For goodness sake @InMyShowgirlEra I'm clearly not. I'm just not automatically assuming the child is "thick" or deliberately obtuse as others have accused him. And I think teachers should be respectful and sensitive of faith...particularly in a faith school.
I don't know if you're deliberately missing the point or what, but you definitely are.
"unless he only started school last week he knew very well it didn't. He was told to follow the instruction. "
You've been told that in this CofE school, the child has been allowed to read the bible under these circumstances with his regular teacher. He didn't "know very well" ..specifically because he didn't only start school last week. And he wasn't simply told to pick something different. Again, it was completely unnecessary for the teacher to be so tactless. In a faith school, and with children of that faith, if she wanted them to pick a different book she should be capable of asking them to do that in an appropriate way.
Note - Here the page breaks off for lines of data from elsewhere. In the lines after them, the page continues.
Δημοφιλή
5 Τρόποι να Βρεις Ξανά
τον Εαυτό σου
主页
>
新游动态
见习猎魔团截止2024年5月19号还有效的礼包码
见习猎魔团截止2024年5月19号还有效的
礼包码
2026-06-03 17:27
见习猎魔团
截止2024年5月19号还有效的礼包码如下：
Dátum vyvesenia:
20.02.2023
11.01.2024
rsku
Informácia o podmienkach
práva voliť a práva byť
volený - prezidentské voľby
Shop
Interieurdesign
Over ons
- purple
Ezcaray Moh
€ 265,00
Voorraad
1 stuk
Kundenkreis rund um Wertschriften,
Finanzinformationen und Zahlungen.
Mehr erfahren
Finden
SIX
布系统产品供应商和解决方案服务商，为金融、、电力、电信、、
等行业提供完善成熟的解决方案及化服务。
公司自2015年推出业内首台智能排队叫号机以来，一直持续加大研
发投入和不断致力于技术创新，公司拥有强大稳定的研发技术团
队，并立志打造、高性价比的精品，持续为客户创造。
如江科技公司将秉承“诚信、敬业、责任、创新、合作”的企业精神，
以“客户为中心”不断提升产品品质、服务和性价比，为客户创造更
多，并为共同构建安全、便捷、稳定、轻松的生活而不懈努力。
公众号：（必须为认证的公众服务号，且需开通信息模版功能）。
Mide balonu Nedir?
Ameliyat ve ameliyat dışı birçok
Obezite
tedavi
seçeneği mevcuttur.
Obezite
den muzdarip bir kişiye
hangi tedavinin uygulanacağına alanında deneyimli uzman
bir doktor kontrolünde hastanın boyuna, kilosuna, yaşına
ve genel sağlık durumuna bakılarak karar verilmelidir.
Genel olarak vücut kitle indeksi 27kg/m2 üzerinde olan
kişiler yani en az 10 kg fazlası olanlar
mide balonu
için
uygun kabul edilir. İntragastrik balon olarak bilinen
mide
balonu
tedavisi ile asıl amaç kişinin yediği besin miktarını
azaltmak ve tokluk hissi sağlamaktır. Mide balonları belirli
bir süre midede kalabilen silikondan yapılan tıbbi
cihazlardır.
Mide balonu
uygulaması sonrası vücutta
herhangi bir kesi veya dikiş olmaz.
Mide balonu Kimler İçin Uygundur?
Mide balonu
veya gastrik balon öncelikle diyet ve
"You have no idea what my personal beliefs are and it really doesn't matter."
Ok... I don't know why you feel the need to tell me that. There have been a couple of very reasonable posts from non religious people who were able to understand that there were much better and more professional ways for the teacher to handle this, your personal beliefs shouldn't prevent you from having common courtesy for others with different beliefs.
"As I've said multiple times, even Christians don't generally believe the Bible is proven fact, they have faith that it's true without needing proof. Many go one step further and say it's a collection of stories written by humans meant to help them interpret God, using metaphors and moral parables to make sense of something we can't understand."
Christians saying that they don't need proof because they have faith is obviously not the same thing as being told your religious scripture is a work of fiction. What are you thinking? Christians still believe it's true but they don't need proof of that because they have faith.
It's not good to make generalisations anyway, there are millions of Christians and each will have their own personal relationship with God and feelings on how the bible affects them.
But having said all that...it's not relevant to the issue at all. This is a child. Whether or not other Christians would call the bible a work of fiction or not (they wouldn't) isn't the point. The teacher was disrespectful and insensitive to his beliefs and it was unnecessary. She could've easily asked him to pick a different book if it wasn't what she had in mind. If OP specifically chose a faith school, then she can reasonably expect not to have a teacher behave that way.